Our findings on RDW, RL, RV, and RD showed significant decrease due to WS. Reference [31] reported significant root traits decrease under drought stress. In addition to leaf area decrease and stomatal closure, RDW, RL, RV, and RD decrease contributed to TTW reduction under WS. Our findings showed also that RDW and RV were negatively correlated with pod weight but positively correlated with haulm weight (data not shown). These results suggest that negative impact of drought stress on root parameters will affect more haulm production than pod yield. However, the roles of root traits in pods yield under drought conditions are diversely interpreted. For instance, authors [4, 15, 32] have shown that high RDW was positive to maintain high TE and improve yield component and can be used as selection criterion for improving drought resistance in groundnut, while [21] reported that RDW alone may not determine the pod yield and other factors are involved.

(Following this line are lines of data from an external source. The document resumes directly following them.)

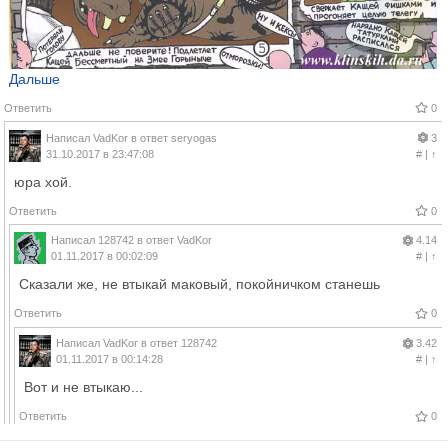
Дальше
Ответить
0
Написал
VadKor
в ответ
seryogas
3
31.10.2017 в 23:47:08
#
|
↑
юра хой.
Ответить
0
Написал
128742
в ответ
VadKor
4.14
01.11.2017 в 00:02:09
#
|
↑
Сказали же, не втыкай маковый, покойничком станешь
Ответить
0
Написал
VadKor
в ответ
128742
3.42
01.11.2017 в 00:14:28
#
|
↑
Вот и не втыкаю...
Ответить
0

For most of traits, the significant G×Y interaction observed suggests a close interaction between the environmental conditions in which the experiments were carried out and the genotypic response to drought, leading to some differences in how genotypes performed across years notably under drought conditions.

5. Conclusion

Physiological and agronomic traits were investigated for assessing groundnut lines under drought stress identify promising genotypes and drought related traits. Most of traits investigated in lysimeter and pots experiments showed significant decrease under drought conditions, but significant genotypic variation was observed. Under both WW and WS treatments, ICGV 92206, ICGV 02005, ICGV 02125, and ICGV 06319 showed higher yielding than 55-437 and Fleur 11 (checks). ICGV 92206 and ICGV 06319 revealed drought-tolerant genotypes, while ICGV 92035, ICGV 92195, ICGV 02038, ICGV 07211, and ICGV 07210 were drought-sensitive for pods production but produced high haulm under both water regimes. Low total transpiration to control water loss, less pod weight decrease, SLA, and root length density increase revealed drought tolerance associated trait for pod production, while high TTW, TE, RDW, and RV revealed drought tolerance associated traits for fodder production.

Data Availability

The data used to support the findings of this study are available from the corresponding author upon request.

Conflicts of Interest

The authors declare that they do not have any conflicts of interest regarding the publication of this paper.

Acknowledgments

This research work received funding support from CRP Grain legumes and West African Agriculture Productivity Program project. The authors are grateful to Dr. Janila P. (Groundnut breeder, senior scientist, ICRISAT, India) for providing seeds of the 10 improved cultivars and technicians of ICRISAT Niamey Crop Physiology Laboratory and collaborators of department of Biology of Sciences and Techniques Faculty of Abdou Moumouni University, Niamey, Niger.